Air Capture

Guest Commentary by Frank Zeman

[This is one of an occasional series on the science of mitigation/adaptation/geo-engineering that we hope to continue. Since this isn't our core expertise, we'd especially appreciate balanced contributions from other scientists.]

One of the central challenges of controlling anthropogenic climate change is developing technologies that deal with emissions from small, dispersed sources such as automobiles and residential houses. Capturing these emissions is more difficult as they are too small to support infrastructure, such as pipelines, and may be mobile, as with cars. For these reasons, proposed solutions, such as switching to using hydrogen or electricity as a fuel, rely on the carbon-free generation of electricity or hydrogen. That implies that the fuel must be made either by renewable generation (wind, solar, geothermal etc.), nuclear or by facilities that capture the carbon dioxide and store it (CCS).

There is however an alternative that gets some occasional attention: Air Capture (for instance, here or here). The idea would be to let people emit the carbon dioxide at the source but then capture it directly from the atmosphere at a separate facility.

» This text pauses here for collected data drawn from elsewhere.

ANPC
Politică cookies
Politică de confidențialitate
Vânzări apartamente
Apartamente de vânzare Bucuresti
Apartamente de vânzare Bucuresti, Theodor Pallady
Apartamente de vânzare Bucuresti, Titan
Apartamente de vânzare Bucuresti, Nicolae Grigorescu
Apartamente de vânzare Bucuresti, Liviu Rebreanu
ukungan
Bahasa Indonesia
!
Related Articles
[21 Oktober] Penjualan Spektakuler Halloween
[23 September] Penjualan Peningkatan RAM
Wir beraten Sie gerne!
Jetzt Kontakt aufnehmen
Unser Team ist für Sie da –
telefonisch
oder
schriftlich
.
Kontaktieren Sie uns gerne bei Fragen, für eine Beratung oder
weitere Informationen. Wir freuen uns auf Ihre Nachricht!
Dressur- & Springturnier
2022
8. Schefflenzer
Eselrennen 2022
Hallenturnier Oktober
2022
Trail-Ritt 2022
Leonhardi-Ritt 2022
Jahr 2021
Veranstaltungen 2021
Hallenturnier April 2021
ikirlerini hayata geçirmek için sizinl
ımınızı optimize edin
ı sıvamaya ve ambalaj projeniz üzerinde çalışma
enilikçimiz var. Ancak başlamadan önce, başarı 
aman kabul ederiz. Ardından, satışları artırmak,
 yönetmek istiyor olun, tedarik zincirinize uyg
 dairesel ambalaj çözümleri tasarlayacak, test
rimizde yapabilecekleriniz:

The removal of carbon dioxide directly from the atmosphere is a natural phenomenon that occurs in the surface ocean or during photosynthesis. Ocean absorption is a result of both the higher concentration of CO2 in the atmosphere and the alkaline nature of seawater (Note that this absorption that is leading to the “other” CO2 problem, ocean acidification – which may prove detrimental to coral reefs and other organisms that use carbonate). Land-based air capture is an effort to enhance this mechanism at an industrial scale so that CO2 can be removed from the atmosphere under controlled conditions. Given that it is performed under controlled conditions, we can use more alkaline solutions to improve the rate of capture without adversely affecting the biosphere.

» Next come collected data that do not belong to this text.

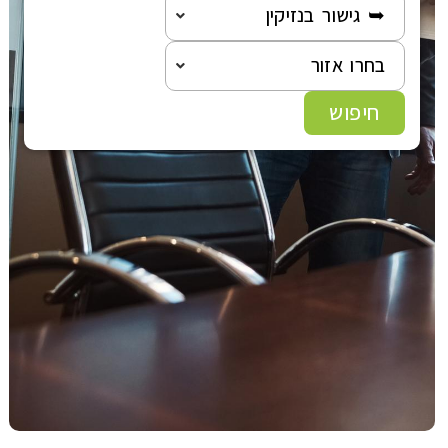
הוצאה לפועל
➥ גישור בנזיקין
בחרו אזור
פלילי
חיפוש
משפט מסחרי
משפט אזרחי
רשלנות רפואית
פשיטת רגל
גישור ובוררות
צה"ל-משרד הביטחון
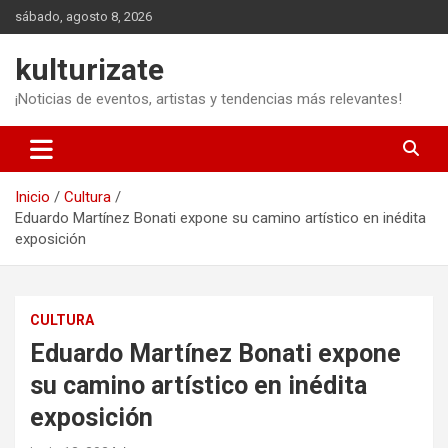
Saltar
sábado, agosto 8, 2026
al
contenido
kulturizate
¡Noticias de eventos, artistas y tendencias más relevantes!
Inicio
Cultura
Eduardo Martínez Bonati expone su camino artístico en inédita
exposición
CULTURA
Eduardo Martínez Bonati expone
su camino artístico en inédita
exposición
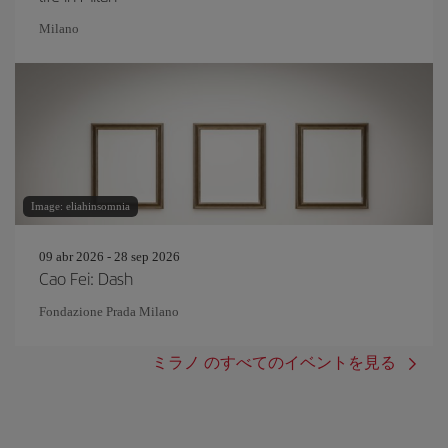
Milano
Image: eliahinsomnia
09 abr 2026 - 28 sep 2026
Cao Fei: Dash
Fondazione Prada Milano
ミラノ のすべてのイベントを見る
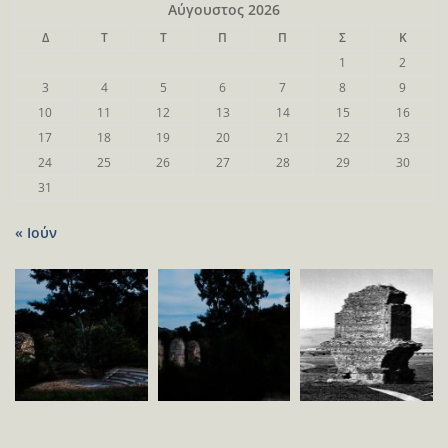
Αύγουστος 2026
Δ
Τ
Τ
Π
Π
Σ
Κ
1
2
3
4
5
6
7
8
9
10
11
12
13
14
15
16
17
18
19
20
21
22
23
24
25
26
27
28
29
30
31
« Ιούν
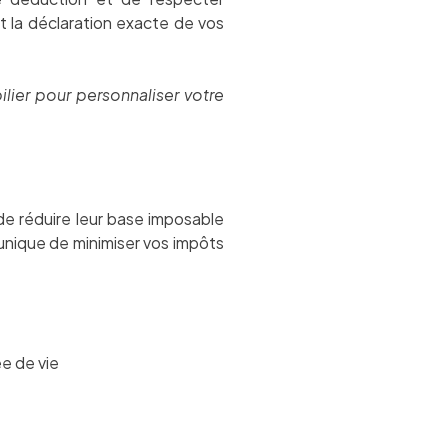
t la déclaration exacte de vos
ier pour personnaliser votre
e réduire leur base imposable
 unique de minimiser vos impôts
ée de vie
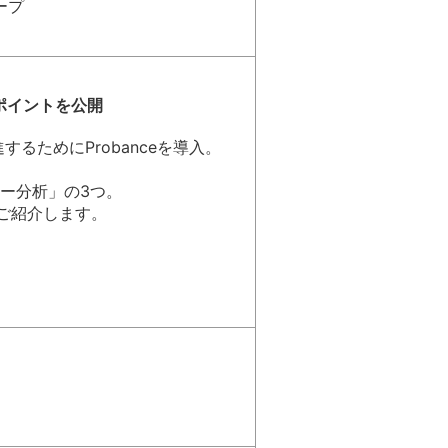
ープ
功ポイントを公開
るためにProbanceを導入。
ー分析」の3つ。
くご紹介します。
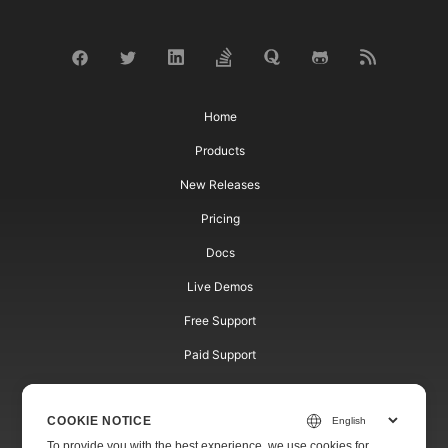
Home
Products
New Releases
Pricing
Docs
Live Demos
Free Support
Paid Support
Paid Consulting
COOKIE NOTICE
Blog
To provide you with the best experience, we use cookies for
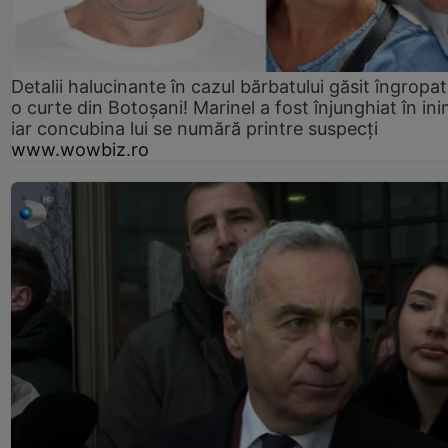
Detalii halucinante în cazul bărbatului găsit îngropat
o curte din Botoșani! Marinel a fost înjunghiat în ini
iar concubina lui se numără printre suspecți
www.wowbiz.ro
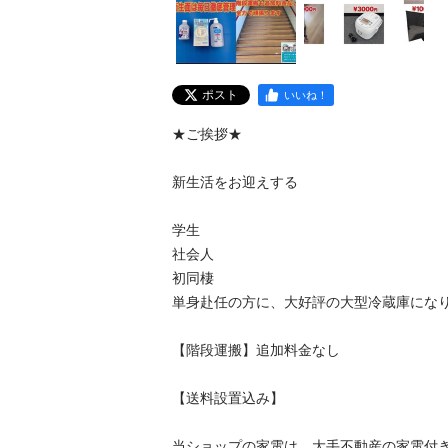
ポスト
いいね！
★ご挨拶★

新生活をお迎えする

学生

社会人

初同棲

単身赴任の方に、大好評の大型冷蔵庫になり
【階段運搬】追加料金なし

【送料設置込み】

当ショップの家電は、大手不動産の家電付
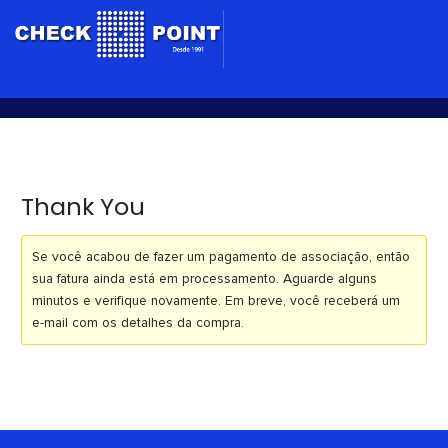
Ir
para
o
conteúdo
Thank You
Se você acabou de fazer um pagamento de associação, então
sua fatura ainda está em processamento. Aguarde alguns
minutos e verifique novamente. Em breve, você receberá um
e-mail com os detalhes da compra.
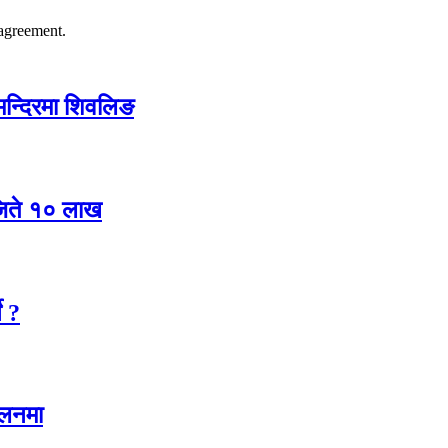
agreement.
 मन्दिरमा शिवलिङ
 जिते १० लाख
े ?
ालनमा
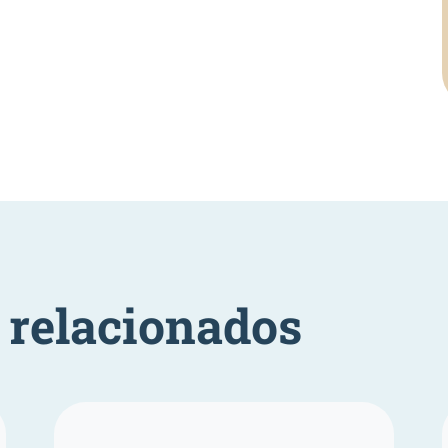
relacionados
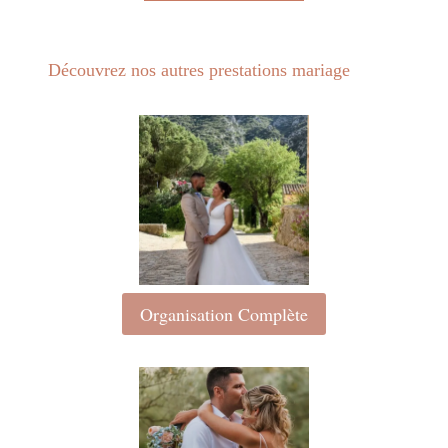
Découvrez nos autres prestations mariage
Organisation Complète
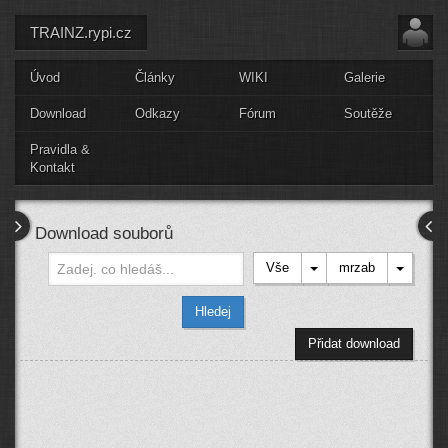
TRAINZ.rypi.cz
Úvod
Články
WIKI
Galerie
Download
Odkazy
Fórum
Soutěže
Pravidla &
Kontakt
Download souborů
Vše
mrzab
Hledej
Přidat download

Industrial air capture is based on the absorption of CO2 using alkali earth metals such as sodium or potassium. The process is a variant of the Kraft Process used in most pulp and paper mills and as such, benefits from a long industrial history. The CO2 is absorbed into solution, transferred to lime via a process called causticization and released in a kiln. With some modifications to the existing processes, mainly an oxygen-fired kiln, the end result is a concentrated stream of CO2 ready for storage or use in fuels. An alternative to this thermo-chemical process is an electrical one in which an electrical voltage is applied across the carbonate solution to release the CO2. While simpler, the electrical process consumes more energy as it splits water at the same time. It also depends on electricity and so unless the electricity is renewable or nuclear, will result in the storage of more CO2 than the chemical process.

If the technology is well established and, aside from the oxygen combustion of lime, dates back over 50 years, what stops it from being used and what might change in the future?